By Robert Colville on April 10, 2015

1 (20%) 1 vote[s]

Trading at home can be a dream come true for many, but did you know that plenty of traders also encounter some unique challenges once they actually get their chance to do it? Perhaps you’ve even run into some of them yourself?

If so, you’re definitely not alone, as I’ll soon share with you the story of an accomplished floor trader who found that he flat-out stunk when he made the transition to trading at home! What he did to turn the tables is quite a fascinating lesson, and one that goes to show how the environment you create for yourself can—and should be—entirely your own.

So really think about how you feel when trading at home, complete with any obstacles you feel you’re facing, and let’s look at how environmental factors that are well within your control can be swung decisively in your favor!

Create an Environment Conducive to Trading at Home

Trading at HomeWhen trading at home for as little as 10 minutes a day, you may wonder why your environment matters at all, and to be honest, that’s not an unreasonable question. The answer is because—and this is one of the biggest misconceptions there ismost of your time trading isn’t actually spent placing trades!

Instead, you commit most of your time and resources to analyzing the markets, isolating set-ups, and continually learning and improving your methods. And, with that, your environment is one that’s for learning and concentration, not just for trading.

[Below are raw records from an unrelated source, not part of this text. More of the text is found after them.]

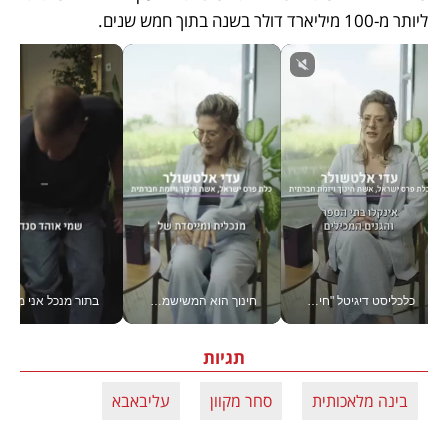
ליותר מ-100 מיליארד דולר בשנה בתוך חמש שנים.
כלכליסט דיגיטל "חינוך הוא המשימה של החיים שלי"_v
חינוך הוא המשישמה של החיים שלי - V
בתור מנכל אני מקבל מאות הח
תגיות
בינה מלאכותית
סחר מקוון
עליבאבא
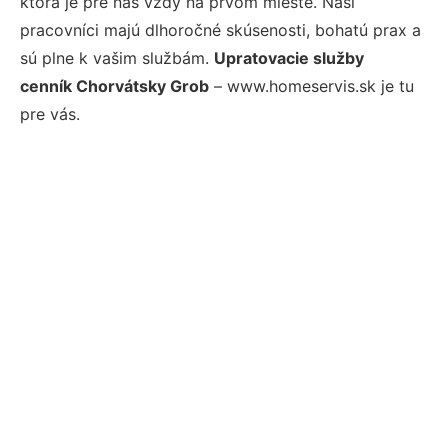
ktorá je pre nás vždy na prvom mieste. Naši
pracovníci majú dlhoročné skúsenosti, bohatú prax a
sú plne k vašim službám.
Upratovacie služby
cenník Chorvátsky Grob
– www.homeservis.sk je tu
pre vás.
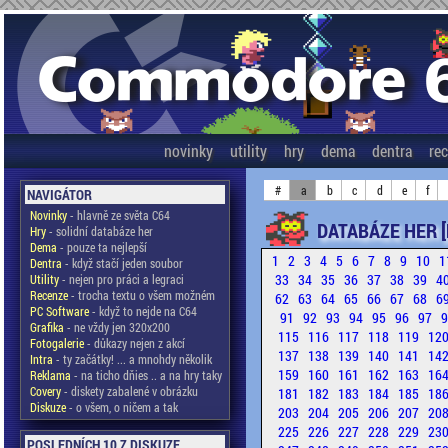
novinky
utility
hry
dema
dentra
re
#
a
b
c
d
e
f
NAVIGÁTOR
Novinky
- hlavně ze světa C64
DATABÁZE HER [
Hry
- solidní databáze her
Dema
- pouze ta nejlepší
1
2
3
4
5
6
7
8
9
10
1
Dentra
- když stačí jeden soubor
33
34
35
36
37
38
39
4
Utility
- nejen pro práci a legraci
Recenze
- trocha textu o všem možném
62
63
64
65
66
67
68
6
PC Software
- když to nejde na C64
91
92
93
94
95
96
97
Grafika
- ne vždy jen 320x200
115
116
117
118
119
12
Fotogalerie
- důkazy nejen z akcí
137
138
139
140
141
14
Intra
- ty začátky! ... a mnohdy několik
159
160
161
162
163
16
Reklama
- na ticho dňies .. a na hry taky
Covery
- diskety zabalené v obrázku
181
182
183
184
185
18
Diskuze
- o všem, o ničem a tak
203
204
205
206
207
20
225
226
227
228
229
23
POSLEDNÍCH 10 Z DISKUZE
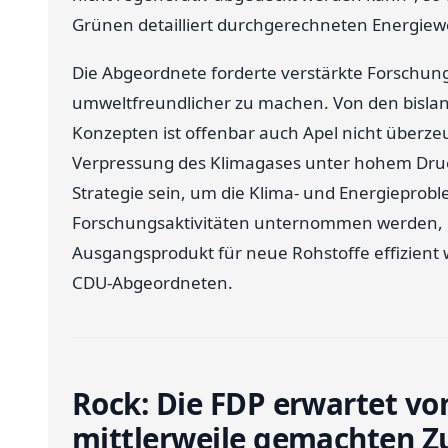
Grünen detailliert durchgerechneten Energiewe
Die Abgeordnete forderte verstärkte Forschun
umweltfreundlicher zu machen. Von den bisla
Konzepten ist offenbar auch Apel nicht überz
Verpressung des Klimagases unter hohem Druck
Strategie sein, um die Klima- und Energieprob
Forschungsaktivitäten unternommen werden, b
Ausgangsprodukt für neue Rohstoffe effizient
CDU-Abgeordneten.
Rock: Die FDP erwartet von
mittlerweile gemachten Z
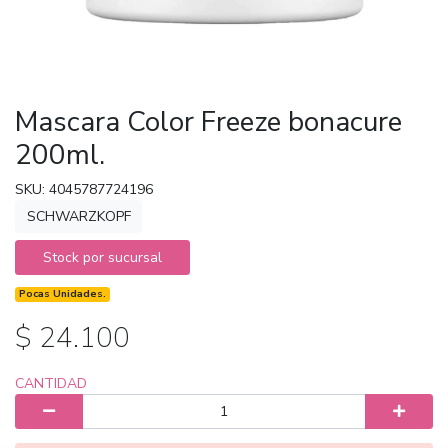
Mascara Color Freeze bonacure
200ml.
SKU: 4045787724196
SCHWARZKOPF
Stock por sucursal
Pocas Unidades.
$ 24.100
CANTIDAD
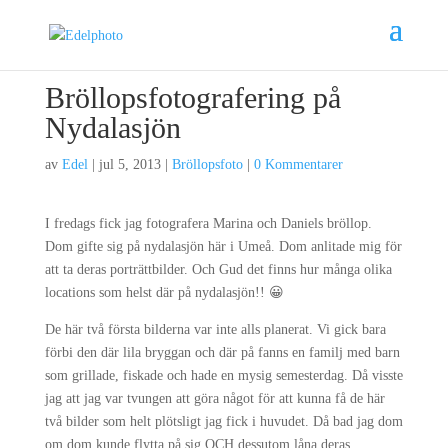
Bröllopsfotografering på
Nydalasjön
av
Edel
|
jul 5, 2013
|
Bröllopsfoto
|
0 Kommentarer
I fredags fick jag fotografera Marina och Daniels bröllop.
Dom gifte sig på nydalasjön här i Umeå. Dom anlitade mig för
att ta deras porträttbilder. Och Gud det finns hur många olika
locations som helst där på nydalasjön!! 😀
De här två första bilderna var inte alls planerat. Vi gick bara
förbi den där lila bryggan och där på fanns en familj med barn
som grillade, fiskade och hade en mysig semesterdag. Då visste
jag att jag var tvungen att göra något för att kunna få de här
två bilder som helt plötsligt jag fick i huvudet. Då bad jag dom
om dom kunde flytta på sig OCH dessutom låna deras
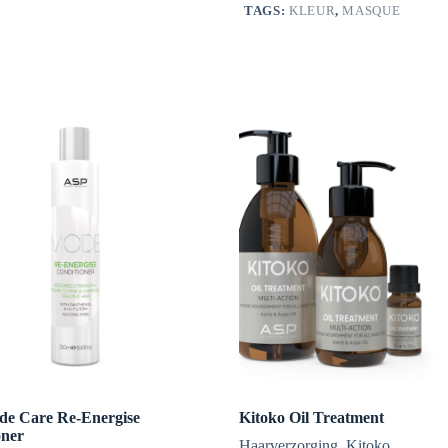
TAGS:
KLEUR
,
MASQUE
e Care Re-Energise
Kitoko Oil Treatment
oner
Haarverzorging
,
Kitoko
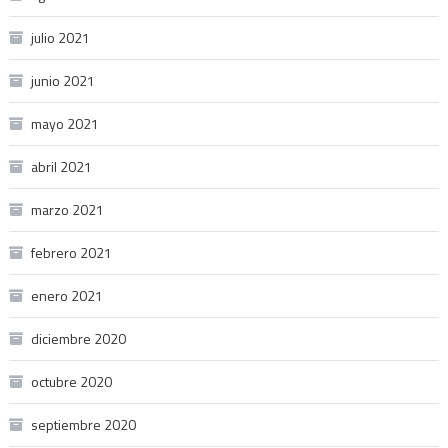
julio 2021
junio 2021
mayo 2021
abril 2021
marzo 2021
febrero 2021
enero 2021
diciembre 2020
octubre 2020
septiembre 2020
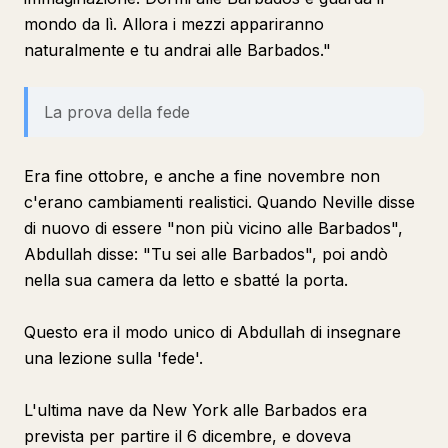
mondo da lì. Allora i mezzi appariranno
naturalmente e tu andrai alle Barbados."
La prova della fede
Era fine ottobre, e anche a fine novembre non
c'erano cambiamenti realistici. Quando Neville disse
di nuovo di essere "non più vicino alle Barbados",
Abdullah disse: "Tu sei alle Barbados", poi andò
nella sua camera da letto e sbatté la porta.
Questo era il modo unico di Abdullah di insegnare
una lezione sulla 'fede'.
L'ultima nave da New York alle Barbados era
prevista per partire il 6 dicembre, e doveva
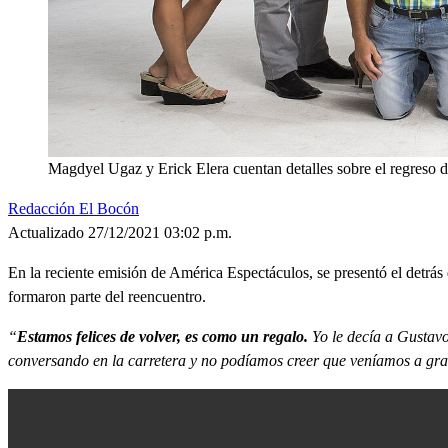
Magdyel Ugaz y Erick Elera cuentan detalles sobre el regreso d
Redacción El Bocón
Actualizado 27/12/2021 03:02 p.m.
En la reciente emisión de América Espectáculos, se presentó el detrás
formaron parte del reencuentro.
“
Estamos felices de volver, es como un regalo.
Yo le decía a Gustav
conversando en la carretera y no podíamos creer que veníamos a grab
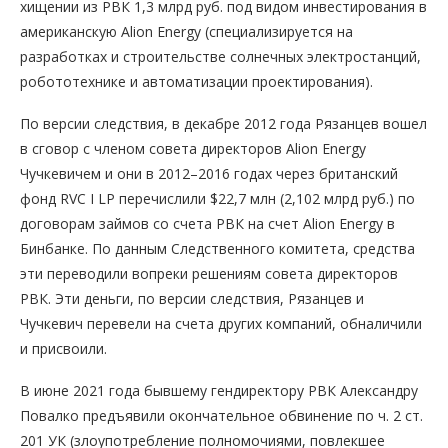
хищении из РВК 1,3 млрд руб. под видом инвестирования в
американскую Alion Energy (специализируется на
разработках и строительстве солнечных электростанций,
робототехнике и автоматизации проектирования).
По версии следствия, в декабре 2012 года Рязанцев вошел
в сговор с членом совета директоров Alion Energy
Чучкевичем и они в 2012–2016 годах через британский
фонд RVC I LP перечислили $22,7 млн (2,102 млрд руб.) по
договорам займов со счета РВК на счет Alion Energy в
Бинбанке. По данным Следственного комитета, средства
эти переводили вопреки решениям совета директоров
РВК. Эти деньги, по версии следствия, Рязанцев и
Чучкевич перевели на счета других компаний, обналичили
и присвоили.
В июне 2021 года бывшему гендиректору РВК Александру
Повалко предъявили окончательное обвинение по ч. 2 ст.
201 УК (злоупотребление полномочиями, повлекшее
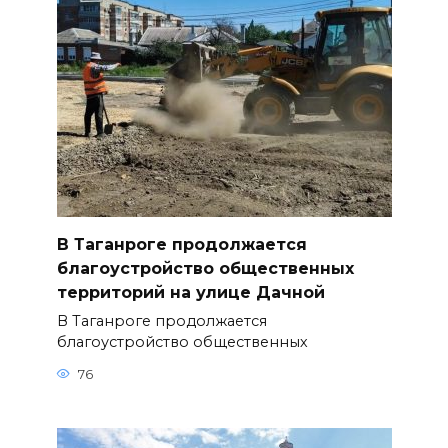
В Таганроге продолжается
благоустройство общественных
территорий на улице Дачной
В Таганроге продолжается
благоустройство общественных
76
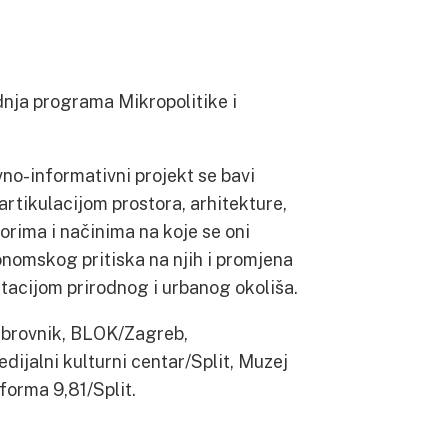
dnja programa Mikropolitike i
no-informativni projekt se bavi
artikulacijom prostora, arhitekture,
orima i načinima na koje se oni
konomskog pritiska na njih i promjena
tacijom prirodnog i urbanog okoliša.
Dubrovnik, BLOK/Zagreb,
ijalni kulturni centar/Split, Muzej
forma 9,81/Split.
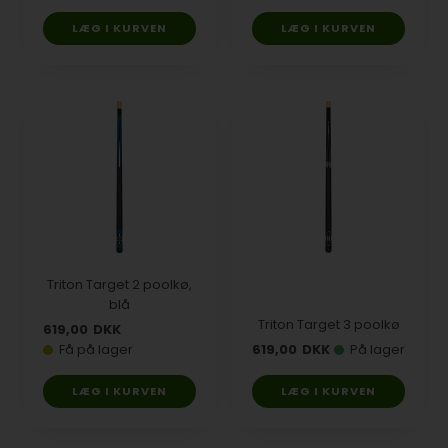
Triton Target 2 poolkø,
blå
Triton Target 3 poolkø
619,00
DKK
Få på lager
619,00
DKK
På lager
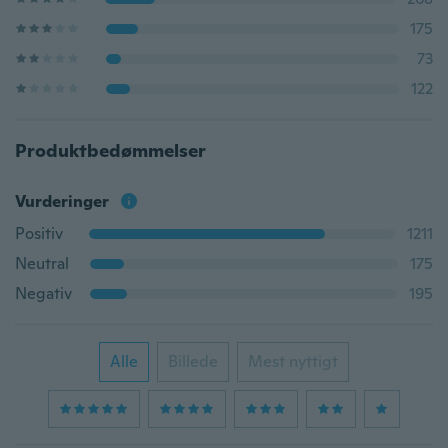
175
73
122
Produktbedømmelser
Vurderinger
Positiv
1211
Neutral
175
Negativ
195
Alle
Billede
Mest nyttigt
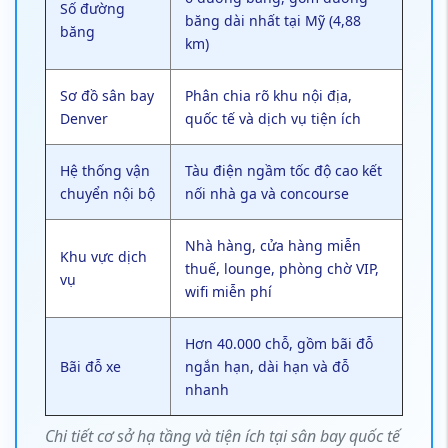
Số đường
băng dài nhất tại Mỹ (4,88
băng
km)
Sơ đồ sân bay
Phân chia rõ khu nội địa,
Denver
quốc tế và dịch vụ tiện ích
Hệ thống vận
Tàu điện ngầm tốc độ cao kết
chuyển nội bộ
nối nhà ga và concourse
Nhà hàng, cửa hàng miễn
Khu vực dịch
thuế, lounge, phòng chờ VIP,
vụ
wifi miễn phí
Hơn 40.000 chỗ, gồm bãi đỗ
Bãi đỗ xe
ngắn hạn, dài hạn và đỗ
nhanh
Chi tiết cơ sở hạ tầng và tiện ích tại sân bay quốc tế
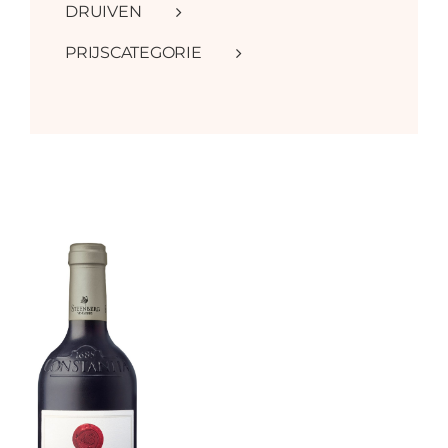
DRUIVEN
PRIJSCATEGORIE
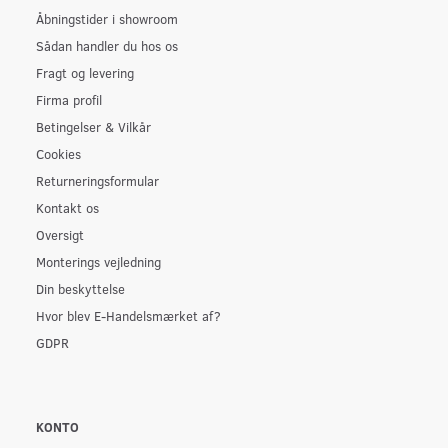
Åbningstider i showroom
Sådan handler du hos os
Fragt og levering
Firma profil
Betingelser & Vilkår
Cookies
Returneringsformular
Kontakt os
Oversigt
Monterings vejledning
Din beskyttelse
Hvor blev E-Handelsmærket af?
GDPR
KONTO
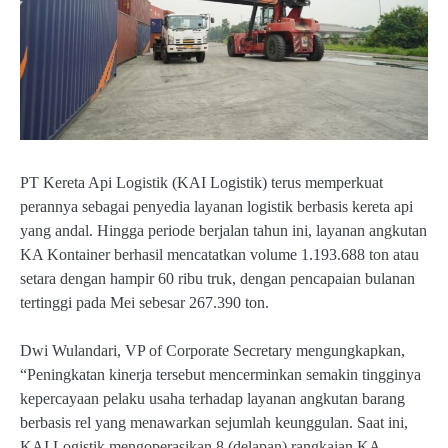
PT Kereta Api Logistik (KAI Logistik) terus memperkuat
perannya sebagai penyedia layanan logistik berbasis kereta api
yang andal. Hingga periode berjalan tahun ini, layanan angkutan
KA Kontainer berhasil mencatatkan volume 1.193.688 ton atau
setara dengan hampir 60 ribu truk, dengan pencapaian bulanan
tertinggi pada Mei sebesar 267.390 ton.
Dwi Wulandari, VP of Corporate Secretary mengungkapkan,
“Peningkatan kinerja tersebut mencerminkan semakin tingginya
kepercayaan pelaku usaha terhadap layanan angkutan barang
berbasis rel yang menawarkan sejumlah keunggulan. Saat ini,
KAI Logistik mengoperasikan 8 (delapan) rangkaian KA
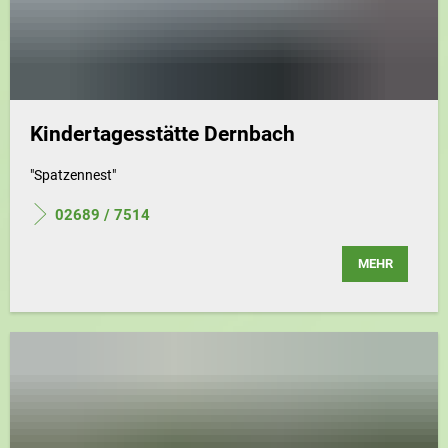
Kindertagesstätte Dernbach
"Spatzennest"
02689 / 7514
MEHR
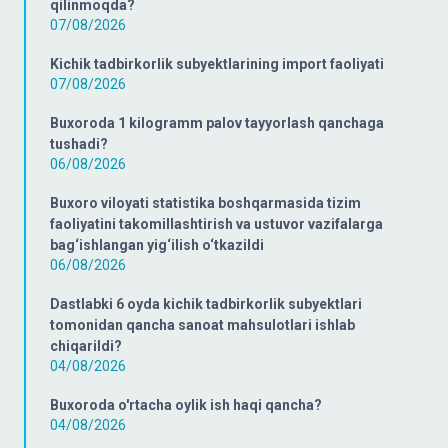
qilinmoqda?
07/08/2026
Kichik tadbirkorlik subyektlarining import faoliyati
07/08/2026
Buxoroda 1 kilogramm palov tayyorlash qanchaga
tushadi?
06/08/2026
Buxoro viloyati statistika boshqarmasida tizim
faoliyatini takomillashtirish va ustuvor vazifalarga
bag‘ishlangan yig‘ilish o‘tkazildi
06/08/2026
Dastlabki 6 oyda kichik tadbirkorlik subyektlari
tomonidan qancha sanoat mahsulotlari ishlab
chiqarildi?
04/08/2026
Buxoroda o'rtacha oylik ish haqi qancha?
04/08/2026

So even in an era when TV commercials portray busy traders on the run, or happily trading at home using data and charts on their tablets and smart phones, every developing trader needs their own time and space, and an environment that’s specifically intended to make trading at home as welcoming and advantageous as can be for them.

Here are some key functional areas to consider:

Privacy – Creating a working home-office setting and being able to close the door will allow for a well-defined space, and prevent children and/or the dog from running in at the least-opportune times!

Comfort – Warm colors on the walls, a suitable desk/chair combo, and ease-of-access to your screens, books, and any and all other trade-specific resources will keep traders awake, alert, and well-equipped to conduct research, demo trade, and/or plan and execute actual trades for as long as they choose to spend there each time.

Technology – Reliable high-speed Internet service and backup power sources are must-haves for trading at home, and likewise, external data storage is a worthwhile consideration. In addition, traders who focus on news and economic data will require a real-time feed and/or television access from their trading desk, and everyone will need a phone handy to call their broker in case of a trade- or technical emergency.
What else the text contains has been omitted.